Following ROSC after cardiac arrest, the clinicians are responsible for determining the patient’s neurological status. The team must understand the assessments that will aid in developing a realistic prognosis for the patient.
The team uses multiple modalities in this process:

Neuroprognostication Modalities
- Clinical Assessment begins at the time of ROSC and continues throughout the patient’s stay. The assessments include:
- Targeted temperature management (TTM), beginning at ROSC and continuing for approximately 36 hours.
- After TTM, the team begins rewarming the patient. This process continues until 60 hours following ROSC.
- At that time, the team ensures normothermia and begins to reduce sedation
- Radiological Assessment includes:
- CT of the head at the time of ROSC and as needed for 24 hours.
- After 24 hours, MRI is a better tool for predicting neurological outcomes.
- Electrophysiological Assessment includes:
- Assessment of SSEP N20 cortical waves beginning at 24 hours after ROSC.

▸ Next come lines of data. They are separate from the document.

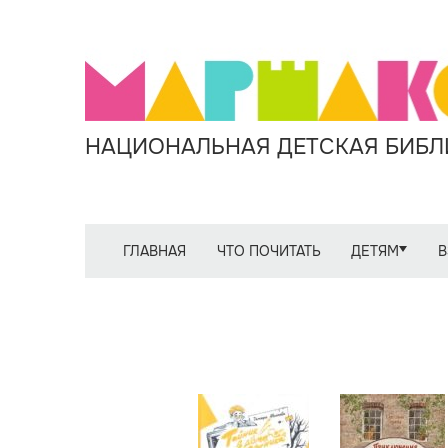
НАЦИОНАЛЬНАЯ ДЕТСКАЯ БИБЛИ
ГЛАВНАЯ
ЧТО ПОЧИТАТЬ
ДЕТЯМ
В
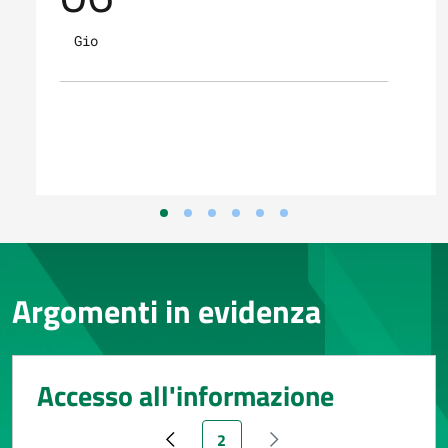
Gio
Argomenti in evidenza
Accesso all'informazione
Pagina attuale
2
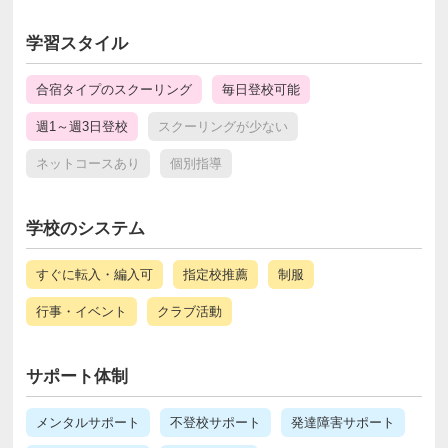
学習スタイル
合宿タイプのスクーリング
毎日登校可能
週1～週3日登校
スクーリングが少ない
ネットコースあり
個別指導
学校のシステム
すぐに転入・編入可
指定校推薦
制服
行事・イベント
クラブ活動
サポート体制
メンタルサポート
不登校サポート
発達障害サポート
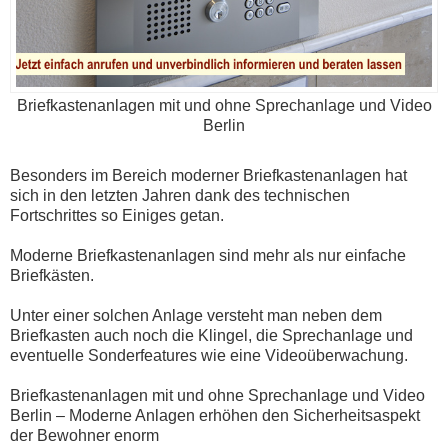
Briefkastenanlagen mit und ohne Sprechanlage und Video
Berlin
Besonders im Bereich moderner Briefkastenanlagen hat
sich in den letzten Jahren dank des technischen
Fortschrittes so Einiges getan.
Moderne Briefkastenanlagen sind mehr als nur einfache
Briefkästen.
Unter einer solchen Anlage versteht man neben dem
Briefkasten auch noch die Klingel, die Sprechanlage und
eventuelle Sonderfeatures wie eine Videoüberwachung.
Briefkastenanlagen mit und ohne Sprechanlage und Video
Berlin – Moderne Anlagen erhöhen den Sicherheitsaspekt
der Bewohner enorm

- Burst suppression and status epilepticus assessment beginning at 72 hours after ROSC.
- Clinical Examination includes:
- Continual EEG assessment for status myoclonus beginning at 24 hours after ROSC.
- Assessment of pupillary light reflex, pupillometry, and corneal reflex beginning at 72 hours after ROSC.
- Serum Biomarker Assessment includes assessment for serum neuron-specific enzyme (NSE) at 24 hours after ROSC.